What is happening in Germany is replicated in different ways all over Europe and the U.S. True enemies of democracy‑the ruling elite—claim it is under assault. In fact, no election result in Germany’s post-1945 history has been as democratically legitimated as the AfD victory in Thuringia. Not only did one-third of voters support the AfD, but voter turnout at almost 75 percent was far higher than it has been since 1994. In 519 of the 591 municipalities the AfD received the most votes. It managed to mobilize 67,000 habitual nonvoters. This is what everyone in the Ruling Class had called for in the run-up to the elections: “mobilize voters to support democracy!” They should therefore be grateful to the AfD.
But the opposite is the case.
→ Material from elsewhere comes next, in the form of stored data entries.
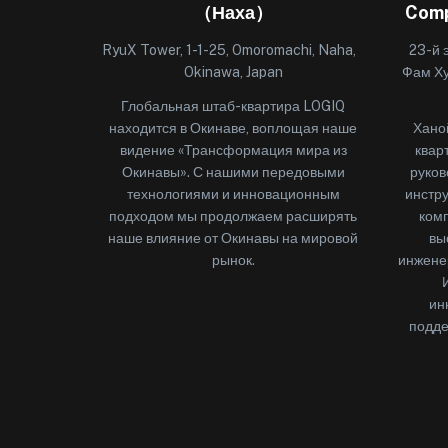
（Наха）
Com
RyuX Tower, 1-1-25, Omoromachi, Naha,
23-й 
Okinawa, Japan
Фам Ху
Глобальная штаб-квартира LOGIQ
находится в Окинаве, воплощая наше
Хано
видение «Трансформация мира из
квар
Окинавы». С нашими передовыми
руков
технологиями и инновационным
инстру
подходом мы продолжаем расширять
комп
наше влияние от Окинавы на мировой
вы
рынок.
инжене
ин
подде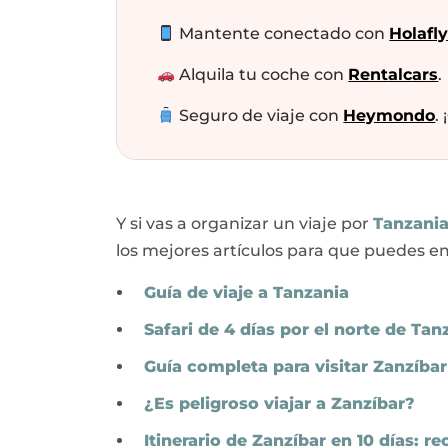
Mantente conectado con
Holafl
Alquila tu coche con
Rentalcars
.
Seguro de viaje con
Heymondo
.
Y si vas a organizar un viaje por
Tanzani
los mejores artículos para que puedes em
Guía de viaje a Tanzania
Safari de 4 días por el norte de Tan
Guía completa para visitar Zanzíbar
¿Es peligroso viajar a Zanzíbar?
Itinerario de Zanzíbar en 10 días: rec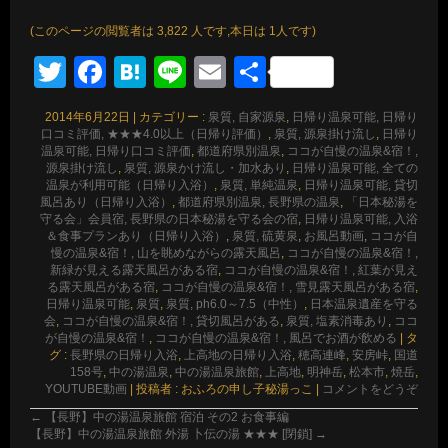
(このページの閲覧者は 3,822 人です,本日は 1人です)
Twitter
Facebook
Hatena
Line
Email
共
有
2014年6月22日
|
カテゴリー :
泉質, 自家源泉
,
日帰り温泉可能, 日帰り
口コミ評価, ★★★4.0以上（日帰り評価）
,
泉質, 源泉掛け流し
,
日帰り
温泉可能, 日帰り口コミ評価
,
都道府県別温泉
,
ココが自慢の温泉&宿！,
源泉掛け流し
,
泉質, 源泉かけ流し・加水あり
,
日帰り温泉可能, 全ての
温泉が利用可能（日帰り入浴）
,
泉質, 単純温泉
,
日帰り温泉可能, 貸切
風呂あり（日帰り入浴）
,
都道府県別温泉, 長野県の温泉
,
「日本秘湯を
守る会」会員宿, 長野県の日本秘湯を守る会の宿
,
日帰り温泉可能, 入浴
＆食事プランあり（日帰り入浴）
,
泉質, 硫黄泉
,
お風呂動画
,
ココが自
慢の温泉&宿！, 山を眺めながらの露天風呂
,
ココが自慢の温泉&宿！,
新緑が見える露天風呂がある宿
,
ココが自慢の温泉&宿！, 紅葉が見え
る露天風呂がある宿
,
ココが自慢の温泉&宿！, 雪見露天風呂がある宿
,
日帰り温泉可能
,
泉質
,
泉質, ph6.0～7.5（中性）
,
日本温泉遺産を守る
会
,
ココが自慢の温泉&宿！, 貸切風呂がある
,
泉質, 塩素消毒あり
,
ココ
が自慢の温泉&宿！
,
ココが自慢の温泉&宿！, 風呂でお酒が飲める
|
タ
グ :
長野県の日帰り入浴
,
上高地の日帰り入浴
,
穂高連峰
,
安房峠
,
国道
158号
,
中の湯温泉
,
中の湯温泉旅館
,
上高地
,
明神岳
,
松本市
,
焼岳
,
YOUTUBE動画
|
投稿者 : おふろの申し子秘湯っこ
|
コメントをどうぞ
←
【長野】中の湯温泉旅館 宿泊 その2 お食事編
【長野】中の湯温泉旅館 外湯 卜伝の湯 ★★★ [閉鎖]
→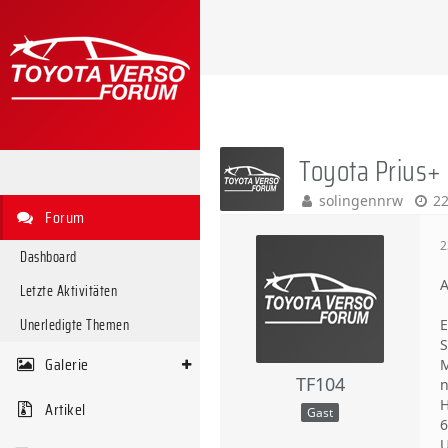
Toyota Prius+
solingennrw
22
Forum
2
Dashboard
A
Letzte Aktivitäten
Unerledigte Themen
E
S
Galerie
M
TF104
n
H
Artikel
Gast
6
U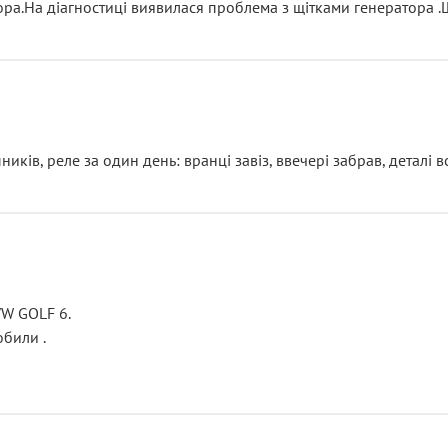
тора.На діагностиці виявилася проблема з щітками генератора 
ків, реле за один день: вранці завіз, ввечері забрав, деталі в
VW GOLF 6.
били .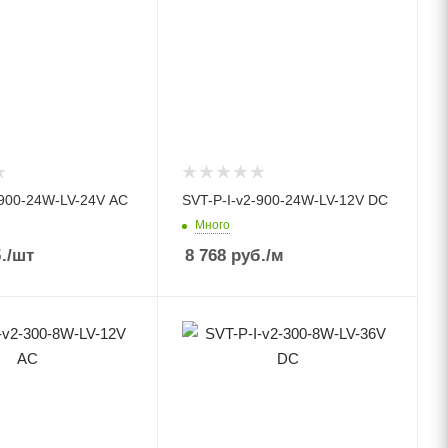
-900-24W-LV-24V AC
SVT-P-I-v2-900-24W-LV-12V DC
Много
.
/шт
8 768
руб.
/м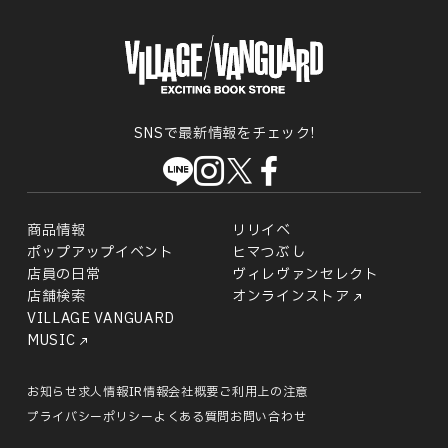
SNSで最新情報をチェック!
商品情報
リリイベ
ポップアップイベント
ヒマつぶし
店員の日常
ヴィレヴァンセレクト
店舗検索
オンラインストア
VILLAGE VANGUARD
MUSIC
お知らせ
求人情報
IR情報
会社概要
ご利用上の注意
プライバシーポリシー
よくある質問
お問い合わせ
All of the old parties,as well as the new BSW, declared on election night that they only wanted to work with “democratic” forces, as their prearranged language for ousting the democratic election winner AfD demands.
The leading German media, intellectuals, and politicians have never written about the AfD with a pen, but with the club, the Nazi club. Former Federal President Joachim Gauck described AfD voters and people in the East as representatives of “Dark Germany.” At an election event a state TV reporter asked the Thuringian AfD leader in all seriousness how his party differed from the National Socialists. Höcke advised the reporter to seek psychological therapy.
Indeed, a psychopathology of AfD/Trump/Le Pen reporting is needed. Every time you think that hysteria has run its course, that the phrases and black magic conjurations have long since been shattered by reality, they go one step further. With them there can be no compromise. Trying to compromise with madness leads to going mad oneself.